Why not Communion for polygamists if we give it to divorced and remarried?
11 October 2014
If someone in Germany who is divorced and civilly remarried can receive Communion without being expected to change his lifestyle, why can’t someone in Africa who is “married” to two women do so as well?
That’s the question that Cardinal Wilfrid Napier, the archbishop of Durban, South Africa, asked in a recent interview with Catholic News Service. Napier added that a better way forward for the Church than the recommendation made by the German Cardinal Walter Kasper is to recommend the traditional Christian practice of fortitude in the face of suffering; the carrying of the cross.
“Jesus didn’t say ‘I want the easiest cross to carry.’ He took what was coming. And I think that in many instances married people who find themselves in impossible situations – second-married people – are maybe just called to do that, to carry the cross with Christ.”
Cardinal Napier, who earlier joined those bishops denying any possibility of a change in Catholic teaching, said the logic should be applied to the question of polygamy, a practice that is common throughout Africa.
Speaking to an interviewer with the US bishops’ Catholic News Service, Cardinal Napier said, “What happens to a man who not a Catholic, but is married to a Catholic and then he takes another wife in a polygamous type of set-up, and he wants to, on occasion come and receive Communion?”
If Communion is to be offered to those who are divorced and civilly remarried, “on what basis are you going to refuse him?”
The cardinal described those who have remarried outside the Church as being “engaged in successive polygamy,” and asked if these people can receive Communion without changing their lifestyles, “why can’t a simultaneous polygamist have the same advantages?”
“After all, in his culture, it’s quite acceptable. For him, it’s natural, and the natural law theory [says] that if something is natural, there’s going to be some goodness in it.

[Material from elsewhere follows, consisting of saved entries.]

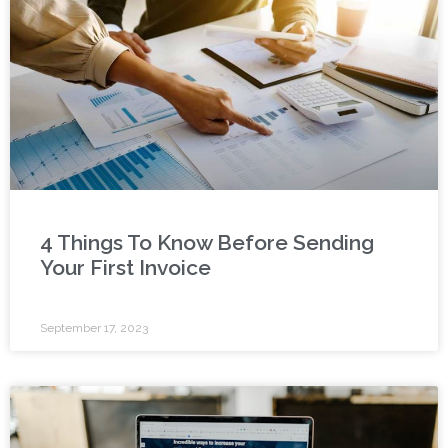
4 Things To Know Before Sending
Your First Invoice
September 17, 2023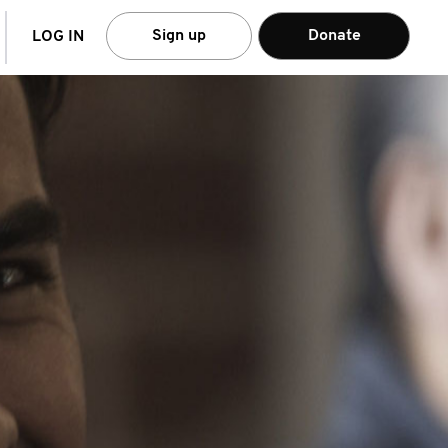
arch
Sign up
Donate
LOG IN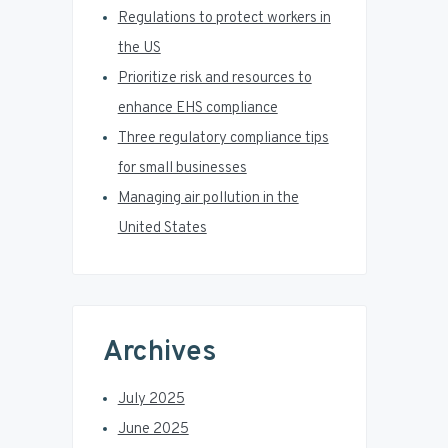
r
Regulations to protect workers in
the US
Prioritize risk and resources to
enhance EHS compliance
Three regulatory compliance tips
for small businesses
Managing air pollution in the
United States
Archives
July 2025
June 2025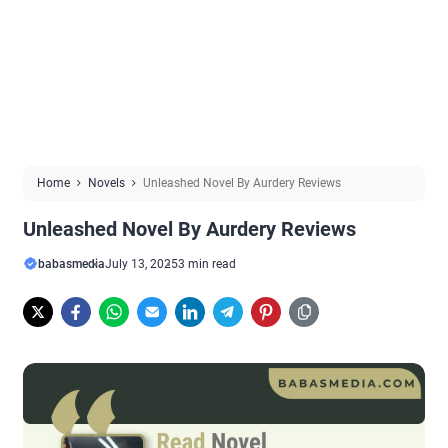
Home
Novels
Unleashed Novel By Aurdery Reviews
Unleashed Novel By Aurdery Reviews
babasmedia
July 13, 2025
3 min read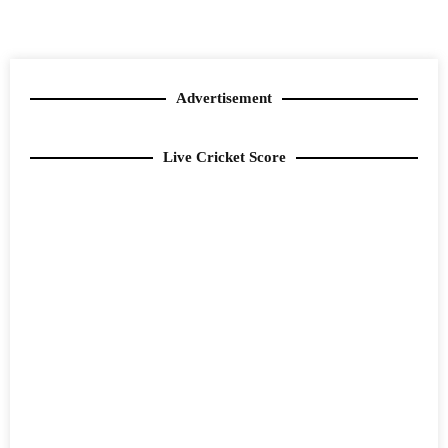
Advertisement
Live Cricket Score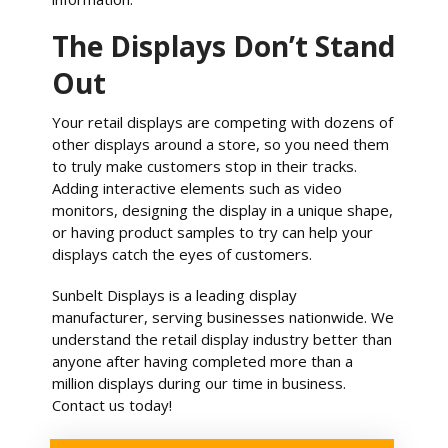
The Displays Don’t Stand
Out
Your retail displays are competing with dozens of
other displays around a store, so you need them
to truly make customers stop in their tracks.
Adding interactive elements such as video
monitors, designing the display in a unique shape,
or having product samples to try can help your
displays catch the eyes of customers.
Sunbelt Displays is a leading display
manufacturer, serving businesses nationwide. We
understand the retail display industry better than
anyone after having completed more than a
million displays during our time in business.
Contact us today!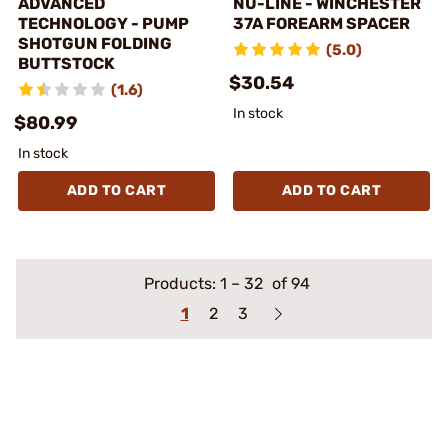
ADVANCED
NU-LINE - WINCHESTER
TECHNOLOGY - PUMP
37A FOREARM SPACER
SHOTGUN FOLDING
(5.0)
BUTTSTOCK
$30.54
(1.6)
In stock
$80.99
In stock
ADD TO CART
ADD TO CART
Products:
1
–
32
of 94
1
2
3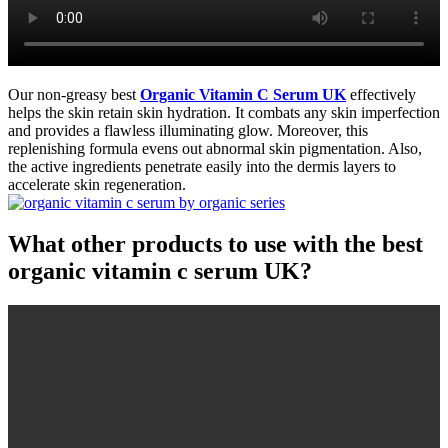
Our non-greasy best
Organic Vitamin C Serum UK
effectively
helps the skin retain skin hydration. It combats any skin imperfection
and provides a flawless illuminating glow. Moreover, this
replenishing formula evens out abnormal skin pigmentation. Also,
the active ingredients penetrate easily into the dermis layers to
accelerate skin regeneration.
What other products to use with the best
organic vitamin c serum UK?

“So there’s no conflict of conscience about accepting Christ and living polygamy at the same time. How are we going to deal with those? I think that’s what I meant by [saying] we are going to have to make some hard choices, I think.”
“Do we say that you don’t have to carry the cross because the world says, ‘No no, the soft option is always the easier one’?” Cardinal Napier said.

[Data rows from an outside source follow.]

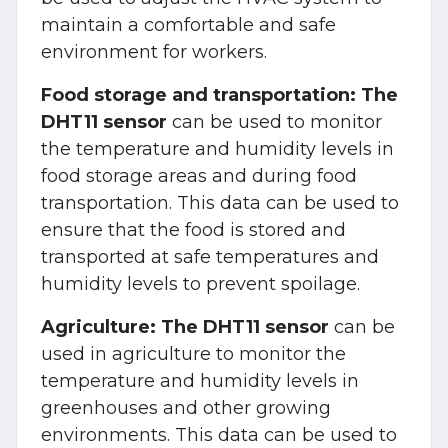
maintain a comfortable and safe
environment for workers.
Food storage and transportation:
The
DHT11 sensor
can be used to monitor
the temperature and humidity levels in
food storage areas and during food
transportation. This data can be used to
ensure that the food is stored and
transported at safe temperatures and
humidity levels to prevent spoilage.
Agriculture:
The DHT11 sensor
can be
used in agriculture to monitor the
temperature and humidity levels in
greenhouses and other growing
environments. This data can be used to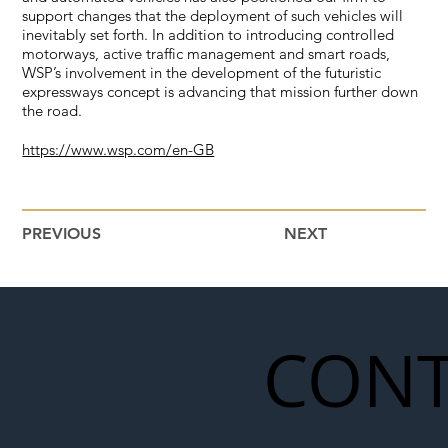
support changes that the deployment of such vehicles will
inevitably set forth. In addition to introducing controlled
motorways, active traffic management and smart roads,
WSP’s involvement in the development of the futuristic
expressways concept is advancing that mission further down
the road.
https://www.wsp.com/en-GB
PREVIOUS
NEXT
CONT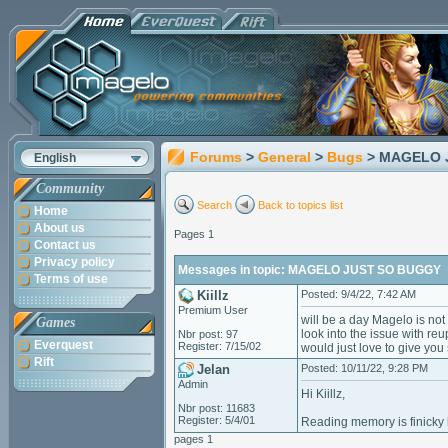
Forums
>
General
>
Bugs
> MAGELO 
English
Community
Search
Back to topics list
Home
About us
Pages 1
Contact us
Privacy policy
Messages in topic: MAGELO JUST SO BUGGY
Terms of use
Kiillz
Posted: 9/4/22, 7:42 AM
Premium User
will be a day Magelo is not
Games
look into the issue with re
Nbr post: 97
Everquest
Register: 7/15/02
would just love to give yo
Rift
Jelan
Posted: 10/11/22, 9:28 PM
Admin
Hi Kiillz,
Nbr post: 11683
Register: 5/4/01
Reading memory is finicky b
pages 1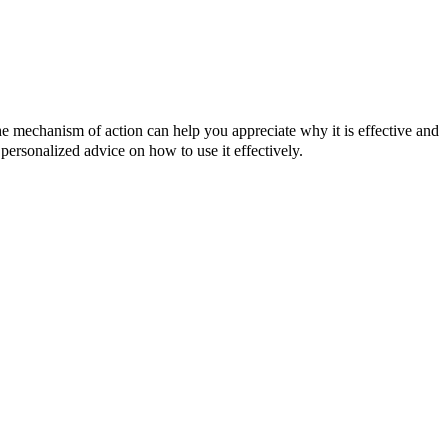
he mechanism of action can help you appreciate why it is effective and
 personalized advice on how to use it effectively.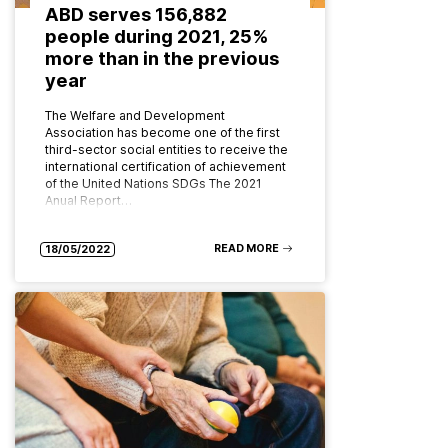
ABD serves 156,882
people during 2021, 25%
more than in the previous
year
The Welfare and Development
Association has become one of the first
third-sector social entities to receive the
international certification of achievement
of the United Nations SDGs The 2021
Anual Report…
READ MORE
18/05/2022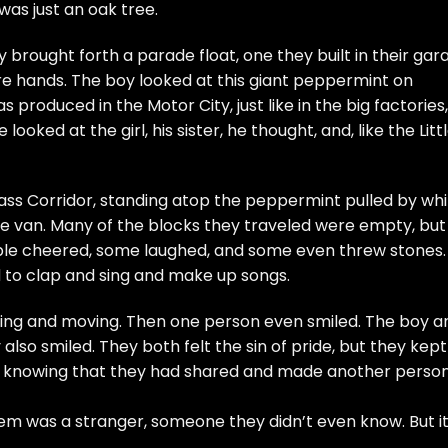
 was just an oak tree.
 brought forth a parade float, one they built in their gar
re hands. The boy looked at this giant peppermint on
s produced in the Motor City, just like in the big factories,
looked at the girl, his sister, he thought, and, like the Litt
ass Corridor, standing atop the peppermint pulled by whi
ne van. Many of the blocks they traveled were empty, but
le cheered, some laughed, and some even threw stones.
d to clap and sing and make up songs.
ng and moving. Then one person even smiled. The boy a
 also smiled. They both felt the sin of pride, but they kep
, knowing that they had shared and made another perso
em was a stranger, someone they didn’t even know. But i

“And ultimately, is it the easier one? How do you get your children to marry, then, if you don’t get married … [How do you] get your children to make a life-long commitment if you have failed to do it yourself?”
In another interview, Cardinal Napier commended the intervention of the couple from the Philippines who asked the bishops for a stronger defence of the Church’s teaching on contraception and marriage.

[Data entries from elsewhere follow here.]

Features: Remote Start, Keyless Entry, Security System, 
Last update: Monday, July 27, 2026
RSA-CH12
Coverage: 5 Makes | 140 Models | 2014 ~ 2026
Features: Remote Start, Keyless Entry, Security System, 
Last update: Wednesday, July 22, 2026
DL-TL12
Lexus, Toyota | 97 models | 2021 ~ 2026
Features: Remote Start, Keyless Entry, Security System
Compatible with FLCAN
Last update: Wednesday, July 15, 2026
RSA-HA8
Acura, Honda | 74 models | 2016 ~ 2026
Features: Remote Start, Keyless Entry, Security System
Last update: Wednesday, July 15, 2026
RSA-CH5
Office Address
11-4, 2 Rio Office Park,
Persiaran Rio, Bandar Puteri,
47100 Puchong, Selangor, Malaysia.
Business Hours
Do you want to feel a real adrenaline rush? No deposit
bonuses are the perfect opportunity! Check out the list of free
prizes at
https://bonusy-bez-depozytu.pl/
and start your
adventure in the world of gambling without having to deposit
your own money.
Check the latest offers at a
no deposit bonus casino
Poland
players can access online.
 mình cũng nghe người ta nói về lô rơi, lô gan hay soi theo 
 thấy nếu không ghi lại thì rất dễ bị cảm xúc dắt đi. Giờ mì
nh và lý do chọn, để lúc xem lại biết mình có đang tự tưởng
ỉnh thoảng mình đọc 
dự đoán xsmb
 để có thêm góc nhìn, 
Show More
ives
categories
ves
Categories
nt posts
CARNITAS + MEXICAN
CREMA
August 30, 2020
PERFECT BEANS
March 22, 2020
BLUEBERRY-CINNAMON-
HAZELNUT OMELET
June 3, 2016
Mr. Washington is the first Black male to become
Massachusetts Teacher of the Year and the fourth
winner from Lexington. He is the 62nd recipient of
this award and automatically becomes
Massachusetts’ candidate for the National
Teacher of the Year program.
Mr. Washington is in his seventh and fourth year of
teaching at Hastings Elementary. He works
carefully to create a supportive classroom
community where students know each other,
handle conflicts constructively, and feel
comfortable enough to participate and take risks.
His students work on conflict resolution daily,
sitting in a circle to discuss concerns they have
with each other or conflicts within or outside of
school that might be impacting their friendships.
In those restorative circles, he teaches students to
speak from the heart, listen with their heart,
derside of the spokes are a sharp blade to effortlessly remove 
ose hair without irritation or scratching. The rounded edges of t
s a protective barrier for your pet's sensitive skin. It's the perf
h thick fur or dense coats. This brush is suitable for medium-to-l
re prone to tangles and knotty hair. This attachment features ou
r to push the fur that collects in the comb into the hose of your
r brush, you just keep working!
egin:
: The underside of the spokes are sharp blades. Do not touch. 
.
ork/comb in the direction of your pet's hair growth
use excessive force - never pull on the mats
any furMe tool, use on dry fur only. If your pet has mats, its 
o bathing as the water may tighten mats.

With regards to the problems of conveying the Church’s teaching that have arisen since the start of the Sexual Revolution, the right way forward is more recourse to faith.
“Where there is strong faith,” he said, “those problems can be met and can be overcome.”
Their intervention set the tone, he said, for the rest of the interventions. “Whatever topics were then spoken about, I was measuring them against the context of an actual life testimony of a couple.”